I think 3 leaves open the door for gaming the metric; users can pad their AMRs with edges they are confident about. Both 1 and 2 are ok, but I have a preference for 2 as these duplicated edges are bad AMRs (see https://github.com/amrisi/amr-guidelines/issues/93 and https://github.com/amrisi/amr-guidelines/issues/121) and the badness should be reflected in the score.

ramon-astudillo commented 4 years ago

I agree that 2 makes the most sense.

oepen commented 4 years ago

SMATCH computes F1 scores, so there should be no uncertainty about what is the correct definition here.

there could be ‘duplicate’ tuples in either the gold or the system graph, or both. all should be counted equally, i.e. some will be correct (in both graphs), some maybe only in one or the other. i believe the right solution will be more in the spirit of your option 3. rather than 2. the potential for ‘gaming’ scores, to me, seems to presuppose that one can change the gold-standard target graph?

assuming a fixed ‘gold’ graph, say it contains two ‘duplicate’ triples (h : mode interrogative). a parser output with two such triples will yield perfect precision and recall; missing for example one of them will reduce recall, whereas padding with extra :mode triples would penalize precision.

oepen commented 4 years ago

one more comment on the legitimacy of ‘duplicate’ triples. the original issue was about multiple edges with the same label (roles), and the discussions among AMR developers that you dug up, @goodmami, seem to lean towards outlawing those.

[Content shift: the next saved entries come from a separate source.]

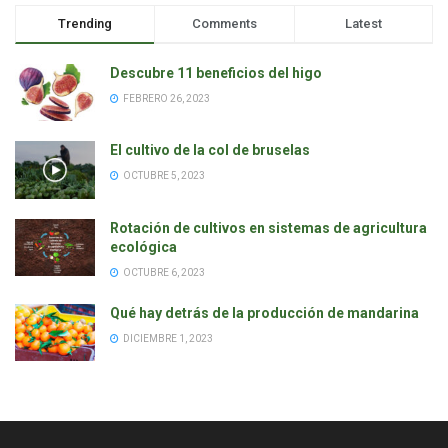
Trending
Comments
Latest
Descubre 11 beneficios del higo
FEBRERO 26, 2023
El cultivo de la col de bruselas
OCTUBRE 5, 2023
Rotación de cultivos en sistemas de agricultura
ecológica
OCTUBRE 6, 2023
Qué hay detrás de la producción de mandarina
DICIEMBRE 1, 2023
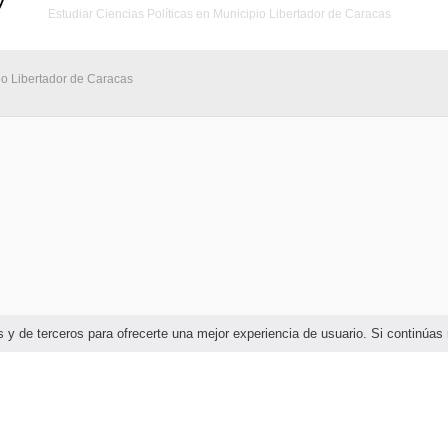
Estudiar Ciencias Políticas en Municipio Libertador de Caracas
io Libertador de Caracas
ias y de terceros para ofrecerte una mejor experiencia de usuario. Si continú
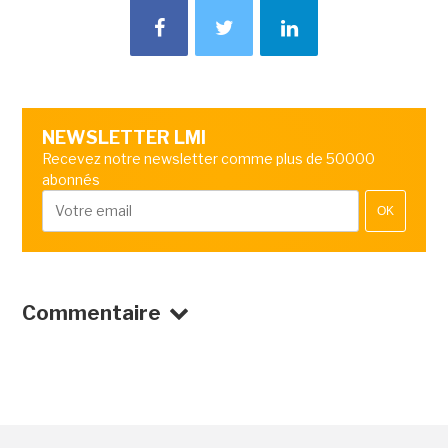
NEWSLETTER LMI
Recevez notre newsletter comme plus de 50000
abonnés
OK
Commentaire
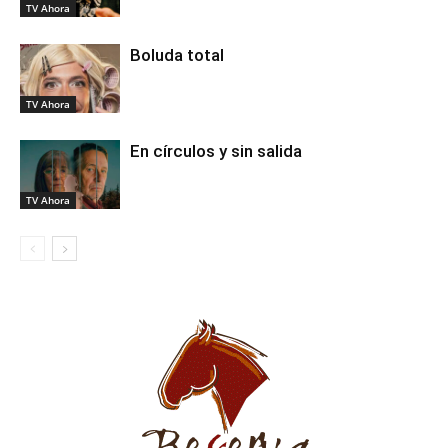
TV Ahora
Boluda total
TV Ahora
En círculos y sin salida
TV Ahora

but i think it is a new observation by @ramon-astudillo (in #28) that the same over-counting problem also applies to constant-valued node properties (attributes). there are some legitimate instances of multiple occurrences of the same attribute in the latest AMR release, pointed out to me by @timjogorman last year (look for :li):

"d)Finaly, which shop/website do you recommend and some buying advise would be realy good plz!!"
(a3 / and :polite + :li "d" :li "-1"
    :op1 (r / recommend-01
          :ARG0 (y / you)
          :ARG4 (a / amr-unknown
                :domain (s / slash
                      :op1 (s2 / shop)
                      :op2 (w / website))))
    :op2 (g / good-02
          :ARG1 (t / thing
                :ARG2-of (a2 / advise-01)
                :purpose (b / buy-01)
                :quant (s3 / some))
          :ARG1-of (r2 / real-04)))
tahira commented 4 years ago

@oepen those :li attributes seem to have different values ... not the same value duplicated

ramon-astudillo commented 4 years ago

In any case, after readings @oepen comment, I agree that it may be best to consider repetitions in the gold AMR as such and penalize having either a higher or lower count on the predicted AMR (closer to option 3).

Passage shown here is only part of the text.